By  on September 3, 2009

Nancy Talbot, who recognized the dearth of stylish clothes for suburbanites and launched Talbots Inc. with her husband Rudolf in 1947, died Sunday at age 89 in her Boulder, Colo., home.

The cause of death was complications from Alzheimer’s disease, said one of her daughters, Polly Talbot Donald.

Born in Charlevoix, Mich., Talbot dropped out of Radcliffe College to sign up with the Red Cross during World War II. While working in France, she met her future husband, Capt. Rudolf Talbot, who was serving as a U.S. Army intelligence officer. After German forces surrendered, the pair returned to the U.S., married and settled outside of Boston.

Recognizing a need for well-made clothes for women who lived outside major cities, they opened a store that catered to those overlooked shoppers in Rudolf’s hometown of Hingham, Mass., in 1947. They took over a space that had housed his father’s Johnny Appleseed boutique, which had been shuttered when he died shortly after its debut. While debating whether to use the same name, they arranged for a Harvard Business School case study and sat in the back of the classroom when students debated their findings. In a 1985 interview with The Boston Globe, Rudolf Talbot explained the name change: “Everyone in the discussion said, ‘Why are they paying Appleseed for a franchise? Why don’t they go on their own?’ So that’s what we did.”

Nancy Talbot was known to describe the shop as being smaller than the living room in the couple’s Cambridge apartment. The fact that it was located next door to a bar resulted in some unwelcome shoppers. “All these drunks would come staggering in,” she told The Boston Globe in a 2002 interview.

Women’s, men’s and children’s clothing were offered initially in the first store, but the focus was quickly shifted solely to women’s. So much so the husband-and-wife team launched the company’s direct-mail business in 1948 by sending 3,000 black and white fliers to New Yorker magazine subscribers. Nancy Talbot molded the company with her colorful take on fashion, her own sensible style, homey merchandising and willingness to stick with proven catalogue styles.

Early on, she and her husband needed more room for their burgeoning business, so they relocated to a large white house a few blocks from their store and painted the front door bright red at the suggestion of a local designer. The red door became one of the retailer’s signatures.
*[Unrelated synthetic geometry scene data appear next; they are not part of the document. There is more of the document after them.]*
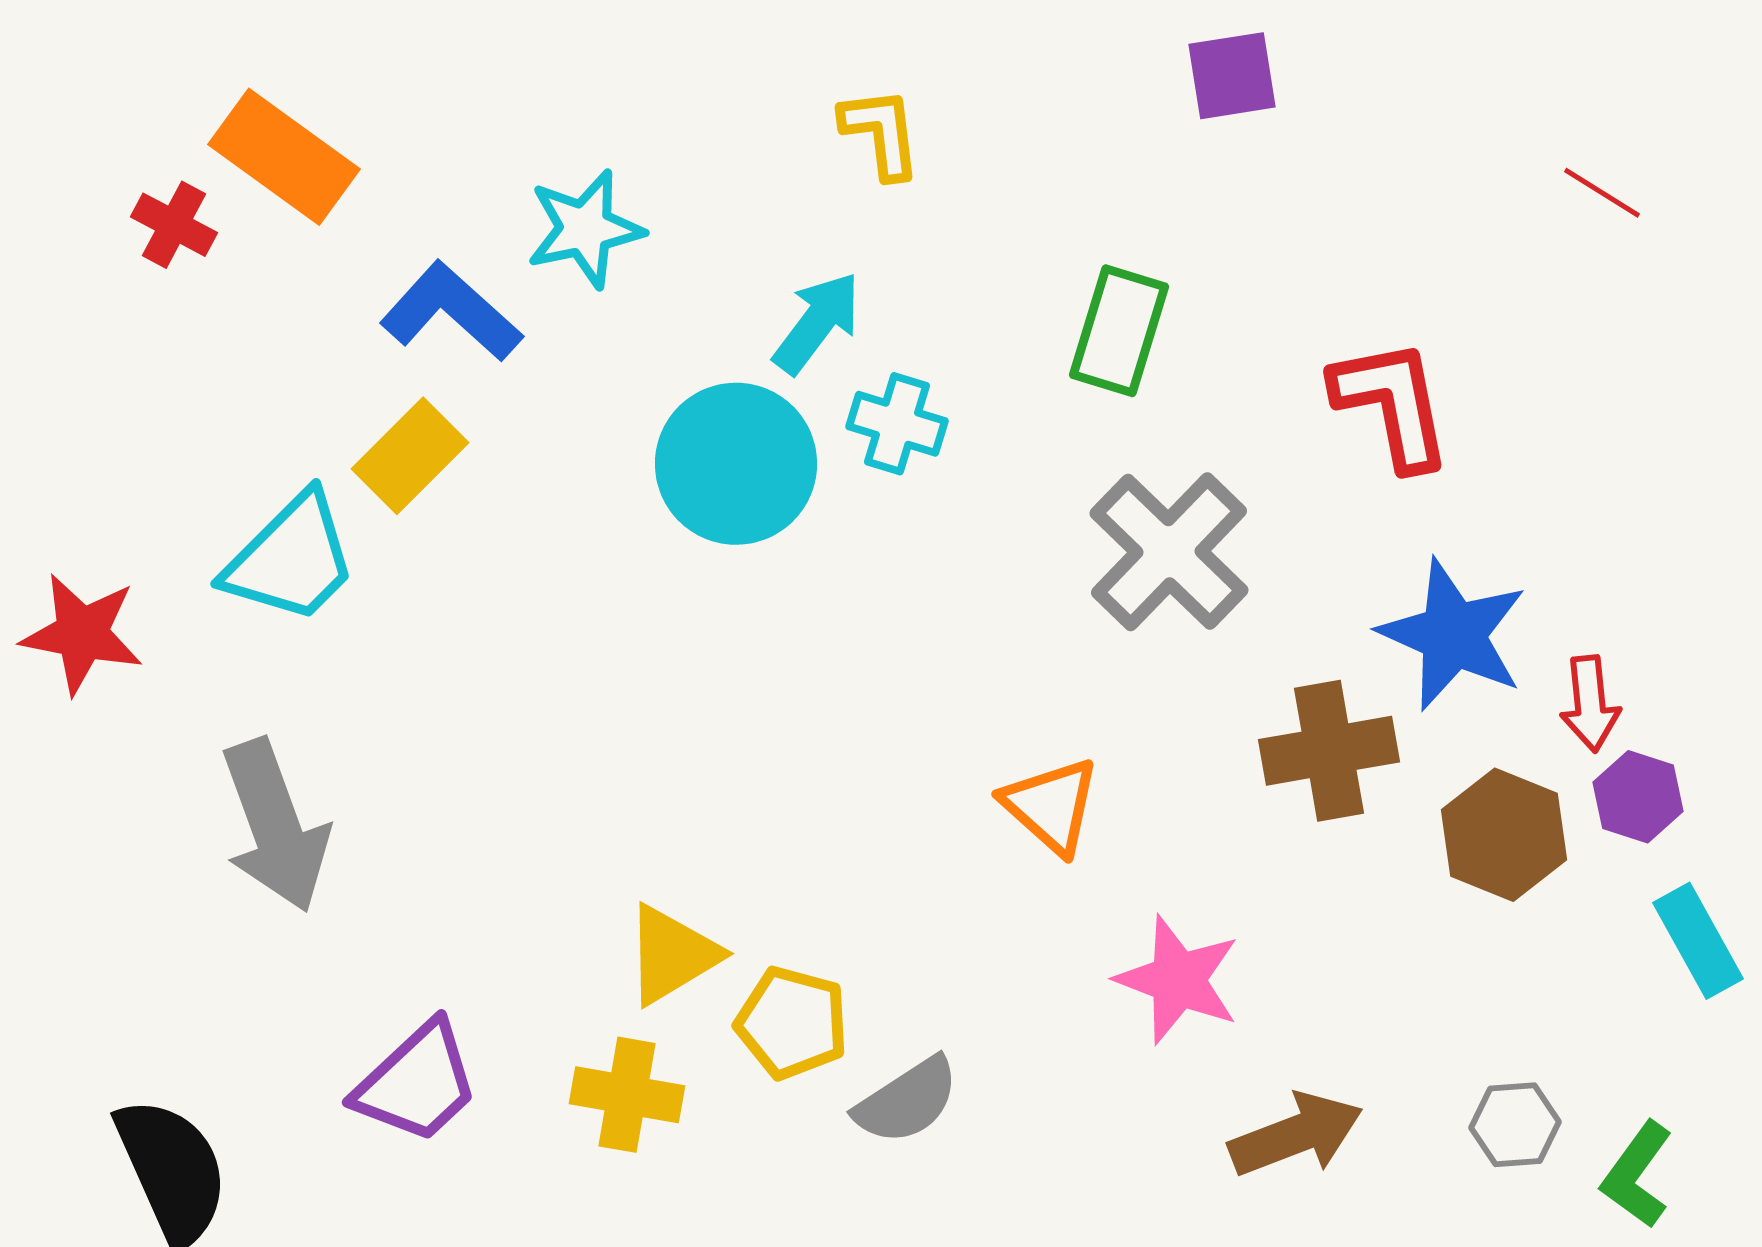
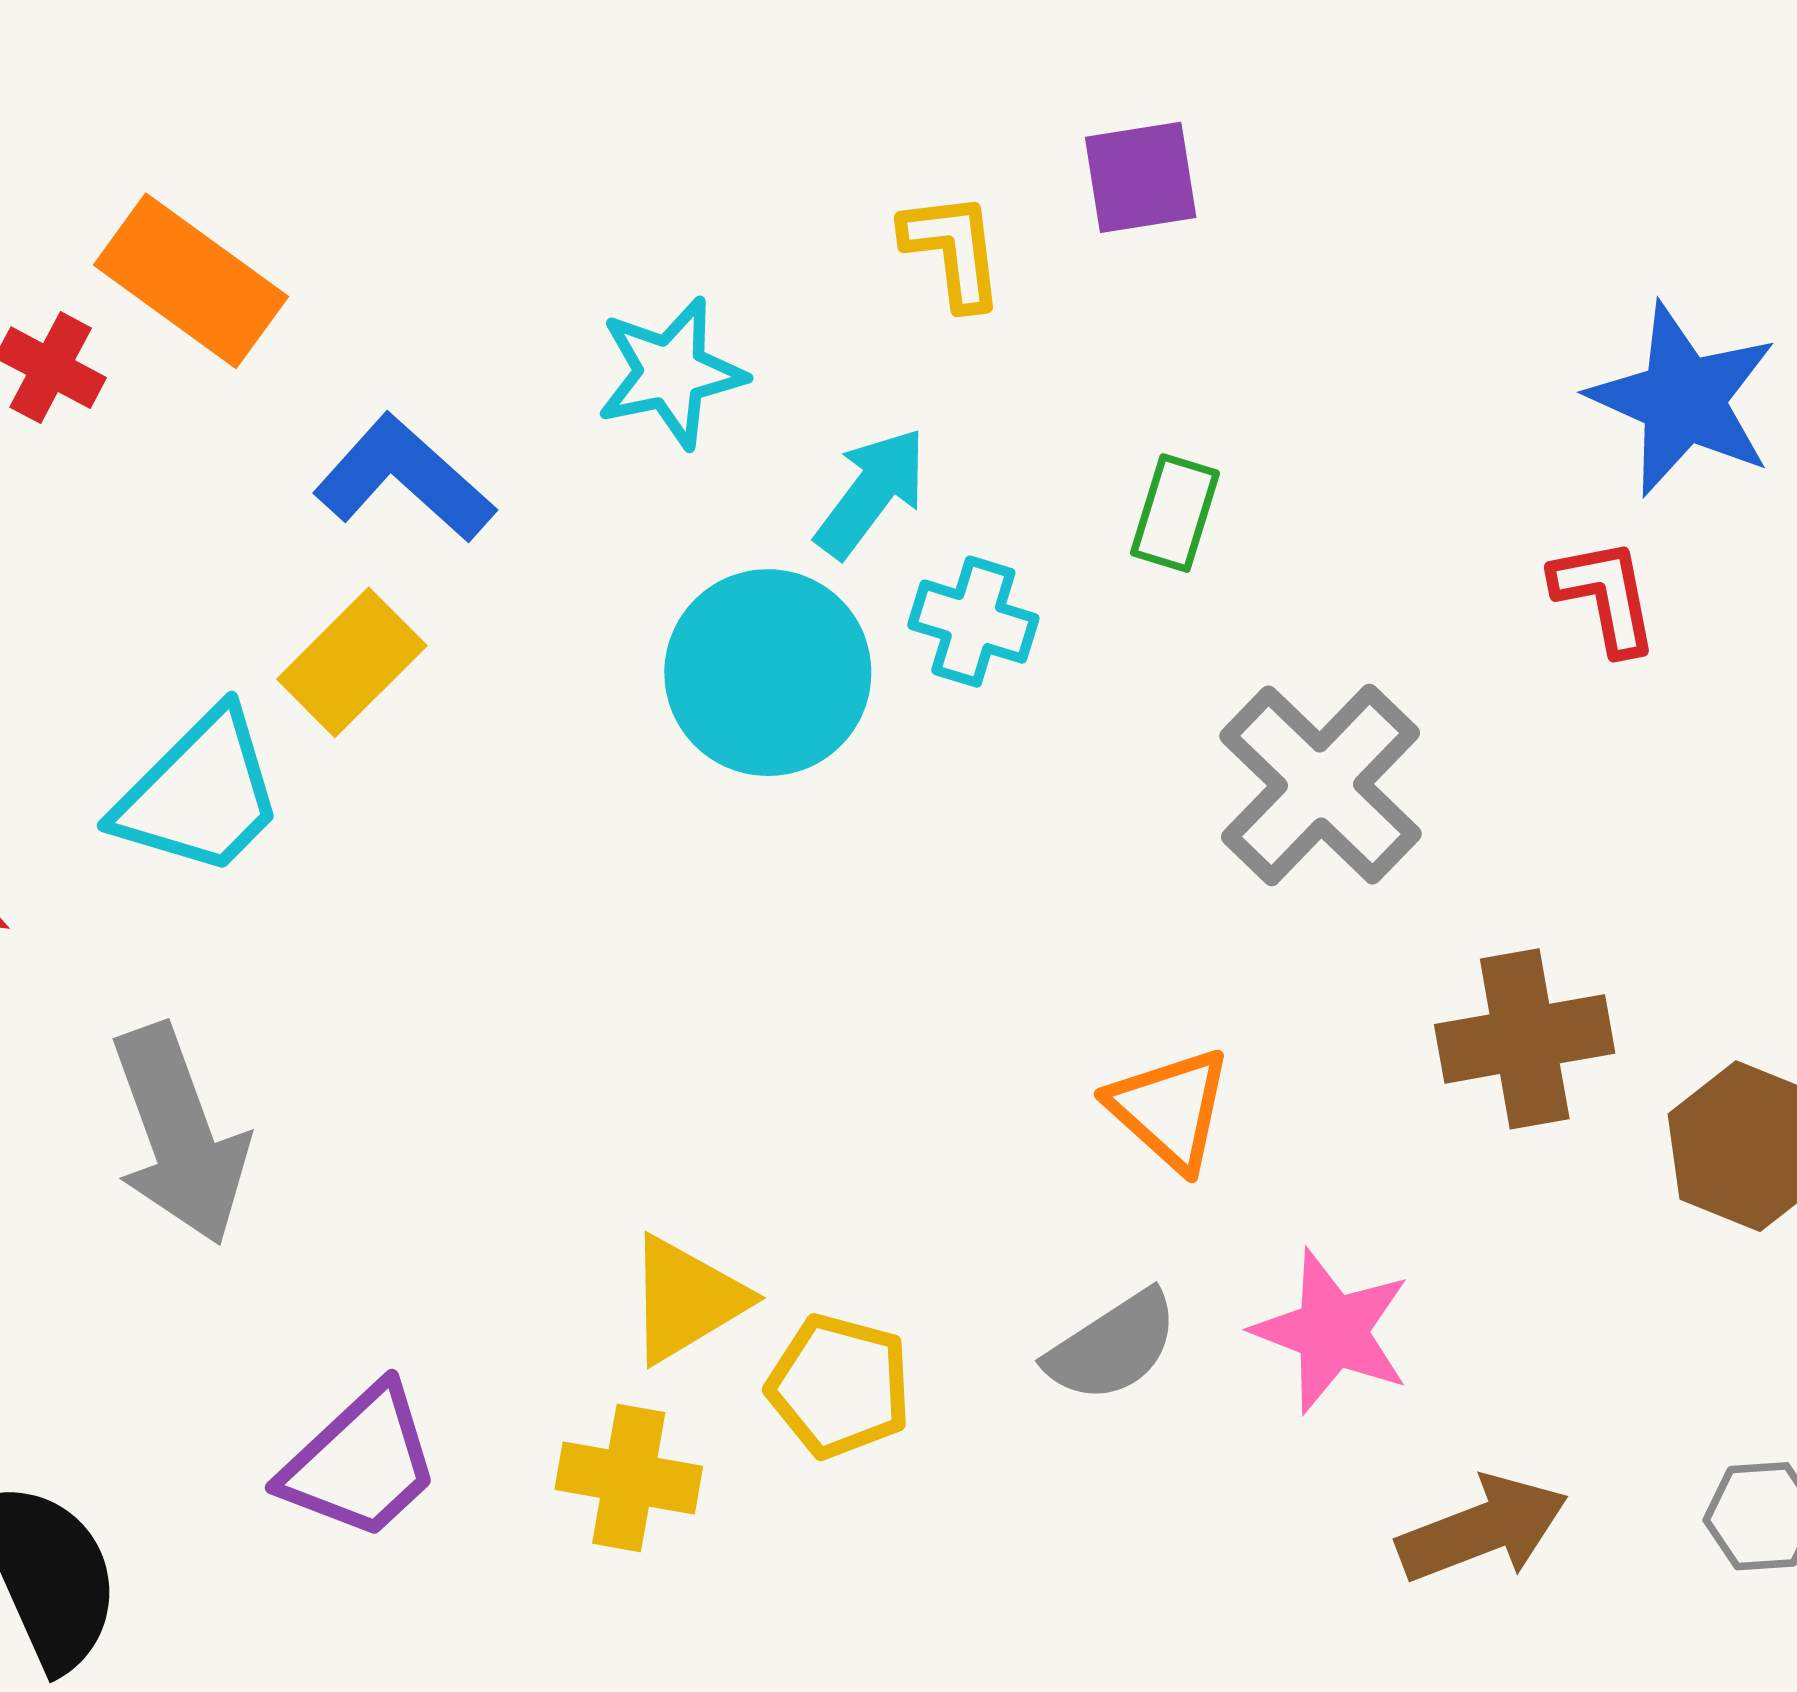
purple square: (1232, 76) -> (1141, 177), moved
cyan star: (585, 229) -> (671, 373), moved
green rectangle: (1119, 331) -> (1175, 513), moved, size x0.7
red L-shape: (1392, 404) -> (1605, 596), size x0.7
blue star: (1453, 635) -> (1683, 399), moved
gray semicircle: (907, 1101) -> (1112, 1347), moved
As the company continued to grow — there are currently 600 stores —the Talbots moved their corporate headquarters a mile down the road to 175 Beal Street, where it stands today on what is now known as One Talbots Drive. Throughout the years, Nancy Talbot stayed true to her customers’ fashion sense without trying to advance trends. “Boston’s about six months behind New York in style, and Hingham’s about six months behind Boston,” she once said.

In 1973, the husband-and-wife team sold their company, which was then a four-store operation and direct-mail business, to General Mills for about $6 million, Donald said. At that time, Rudolf Talbot retired, but Nancy stayed on as a vice president. In 1983, she too bowed out for good, after 35 years of service. Rudolf died in 1987.

In an interview a few years later, she described her merchandising philosophy: “Our customer wants to conserve what is good and right for her in fashion….She knows what is becoming to her.She doesn’t want change for the sake of change, but rather she adopts those styles and looks that become her and her life. She dresses to please herself rather than to keep up with the latest styles.”

In addition to Donald, Talbot is survived by another daughter, Jane Winter of Lake Forest, Ill. A memorial service will be held this fall in Cambridge, Mass.